- Assigned task
Your response should be every line of the data, written out exactly.

- Available data
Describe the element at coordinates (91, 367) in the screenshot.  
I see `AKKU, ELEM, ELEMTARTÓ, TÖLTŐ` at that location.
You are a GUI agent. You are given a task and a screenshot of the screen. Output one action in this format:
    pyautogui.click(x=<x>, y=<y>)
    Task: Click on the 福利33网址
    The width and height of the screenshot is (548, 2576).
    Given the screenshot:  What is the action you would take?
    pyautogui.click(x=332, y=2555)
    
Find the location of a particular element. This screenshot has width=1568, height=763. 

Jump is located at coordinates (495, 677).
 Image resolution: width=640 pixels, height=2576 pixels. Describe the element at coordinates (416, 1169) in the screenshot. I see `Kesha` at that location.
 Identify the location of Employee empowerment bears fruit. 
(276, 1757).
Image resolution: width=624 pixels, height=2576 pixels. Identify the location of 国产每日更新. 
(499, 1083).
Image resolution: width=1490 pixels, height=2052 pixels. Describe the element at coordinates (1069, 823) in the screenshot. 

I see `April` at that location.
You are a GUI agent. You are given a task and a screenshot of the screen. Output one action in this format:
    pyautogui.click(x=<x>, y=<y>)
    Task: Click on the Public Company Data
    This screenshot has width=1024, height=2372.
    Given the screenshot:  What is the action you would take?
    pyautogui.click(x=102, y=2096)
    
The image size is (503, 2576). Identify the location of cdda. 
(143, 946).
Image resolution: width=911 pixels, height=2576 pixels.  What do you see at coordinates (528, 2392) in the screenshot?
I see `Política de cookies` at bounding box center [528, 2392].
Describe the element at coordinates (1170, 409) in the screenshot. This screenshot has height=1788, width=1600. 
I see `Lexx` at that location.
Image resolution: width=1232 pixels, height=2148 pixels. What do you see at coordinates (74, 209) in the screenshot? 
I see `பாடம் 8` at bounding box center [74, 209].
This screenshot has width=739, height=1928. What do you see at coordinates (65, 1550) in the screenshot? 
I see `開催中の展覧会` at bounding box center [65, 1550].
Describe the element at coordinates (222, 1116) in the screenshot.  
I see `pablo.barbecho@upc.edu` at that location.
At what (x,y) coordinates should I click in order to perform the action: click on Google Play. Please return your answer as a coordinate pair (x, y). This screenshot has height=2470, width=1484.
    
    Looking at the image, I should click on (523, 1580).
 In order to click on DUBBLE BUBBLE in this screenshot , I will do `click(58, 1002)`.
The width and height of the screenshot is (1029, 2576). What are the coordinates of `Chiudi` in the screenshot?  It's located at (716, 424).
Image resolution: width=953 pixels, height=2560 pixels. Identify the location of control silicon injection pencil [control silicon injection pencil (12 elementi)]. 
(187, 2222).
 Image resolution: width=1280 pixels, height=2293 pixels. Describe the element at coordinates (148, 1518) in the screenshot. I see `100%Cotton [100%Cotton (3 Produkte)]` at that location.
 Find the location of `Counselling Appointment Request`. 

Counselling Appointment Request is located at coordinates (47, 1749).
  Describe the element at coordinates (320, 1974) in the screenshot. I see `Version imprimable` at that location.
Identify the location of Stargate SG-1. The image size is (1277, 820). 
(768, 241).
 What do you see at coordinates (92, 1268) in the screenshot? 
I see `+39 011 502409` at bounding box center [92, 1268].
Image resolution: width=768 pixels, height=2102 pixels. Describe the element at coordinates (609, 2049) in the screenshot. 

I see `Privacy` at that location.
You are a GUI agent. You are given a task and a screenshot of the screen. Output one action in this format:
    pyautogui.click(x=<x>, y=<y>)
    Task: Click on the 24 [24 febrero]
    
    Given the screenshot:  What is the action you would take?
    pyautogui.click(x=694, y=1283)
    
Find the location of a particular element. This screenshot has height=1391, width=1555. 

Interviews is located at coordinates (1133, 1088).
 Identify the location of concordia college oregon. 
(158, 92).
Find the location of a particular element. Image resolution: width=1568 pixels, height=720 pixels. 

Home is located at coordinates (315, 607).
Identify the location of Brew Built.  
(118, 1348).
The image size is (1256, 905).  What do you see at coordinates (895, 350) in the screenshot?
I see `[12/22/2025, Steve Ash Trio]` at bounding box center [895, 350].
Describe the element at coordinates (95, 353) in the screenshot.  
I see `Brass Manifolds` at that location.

- Solution to the problem
Describe the element at coordinates (91, 367) in the screenshot.  
I see `AKKU, ELEM, ELEMTARTÓ, TÖLTŐ` at that location.
You are a GUI agent. You are given a task and a screenshot of the screen. Output one action in this format:
    pyautogui.click(x=<x>, y=<y>)
    Task: Click on the 福利33网址
    The width and height of the screenshot is (548, 2576).
    Given the screenshot:  What is the action you would take?
    pyautogui.click(x=332, y=2555)
    
Find the location of a particular element. This screenshot has width=1568, height=763. 

Jump is located at coordinates (495, 677).
 Image resolution: width=640 pixels, height=2576 pixels. Describe the element at coordinates (416, 1169) in the screenshot. I see `Kesha` at that location.
 Identify the location of Employee empowerment bears fruit. 
(276, 1757).
Image resolution: width=624 pixels, height=2576 pixels. Identify the location of 国产每日更新. 
(499, 1083).
Image resolution: width=1490 pixels, height=2052 pixels. Describe the element at coordinates (1069, 823) in the screenshot. 

I see `April` at that location.
You are a GUI agent. You are given a task and a screenshot of the screen. Output one action in this format:
    pyautogui.click(x=<x>, y=<y>)
    Task: Click on the Public Company Data
    This screenshot has width=1024, height=2372.
    Given the screenshot:  What is the action you would take?
    pyautogui.click(x=102, y=2096)
    
The image size is (503, 2576). Identify the location of cdda. 
(143, 946).
Image resolution: width=911 pixels, height=2576 pixels.  What do you see at coordinates (528, 2392) in the screenshot?
I see `Política de cookies` at bounding box center [528, 2392].
Describe the element at coordinates (1170, 409) in the screenshot. This screenshot has height=1788, width=1600. 
I see `Lexx` at that location.
Image resolution: width=1232 pixels, height=2148 pixels. What do you see at coordinates (74, 209) in the screenshot? 
I see `பாடம் 8` at bounding box center [74, 209].
This screenshot has width=739, height=1928. What do you see at coordinates (65, 1550) in the screenshot? 
I see `開催中の展覧会` at bounding box center [65, 1550].
Describe the element at coordinates (222, 1116) in the screenshot.  
I see `pablo.barbecho@upc.edu` at that location.
At what (x,y) coordinates should I click in order to perform the action: click on Google Play. Please return your answer as a coordinate pair (x, y). This screenshot has height=2470, width=1484.
    
    Looking at the image, I should click on (523, 1580).
 In order to click on DUBBLE BUBBLE in this screenshot , I will do `click(58, 1002)`.
The width and height of the screenshot is (1029, 2576). What are the coordinates of `Chiudi` in the screenshot?  It's located at (716, 424).
Image resolution: width=953 pixels, height=2560 pixels. Identify the location of control silicon injection pencil [control silicon injection pencil (12 elementi)]. 
(187, 2222).
 Image resolution: width=1280 pixels, height=2293 pixels. Describe the element at coordinates (148, 1518) in the screenshot. I see `100%Cotton [100%Cotton (3 Produkte)]` at that location.
 Find the location of `Counselling Appointment Request`. 

Counselling Appointment Request is located at coordinates (47, 1749).
  Describe the element at coordinates (320, 1974) in the screenshot. I see `Version imprimable` at that location.
Identify the location of Stargate SG-1. The image size is (1277, 820). 
(768, 241).
 What do you see at coordinates (92, 1268) in the screenshot? 
I see `+39 011 502409` at bounding box center [92, 1268].
Image resolution: width=768 pixels, height=2102 pixels. Describe the element at coordinates (609, 2049) in the screenshot. 

I see `Privacy` at that location.
You are a GUI agent. You are given a task and a screenshot of the screen. Output one action in this format:
    pyautogui.click(x=<x>, y=<y>)
    Task: Click on the 24 [24 febrero]
    
    Given the screenshot:  What is the action you would take?
    pyautogui.click(x=694, y=1283)
    
Find the location of a particular element. This screenshot has height=1391, width=1555. 

Interviews is located at coordinates (1133, 1088).
 Identify the location of concordia college oregon. 
(158, 92).
Find the location of a particular element. Image resolution: width=1568 pixels, height=720 pixels. 

Home is located at coordinates (315, 607).
Identify the location of Brew Built.  
(118, 1348).
The image size is (1256, 905).  What do you see at coordinates (895, 350) in the screenshot?
I see `[12/22/2025, Steve Ash Trio]` at bounding box center [895, 350].
Describe the element at coordinates (95, 353) in the screenshot.  
I see `Brass Manifolds` at that location.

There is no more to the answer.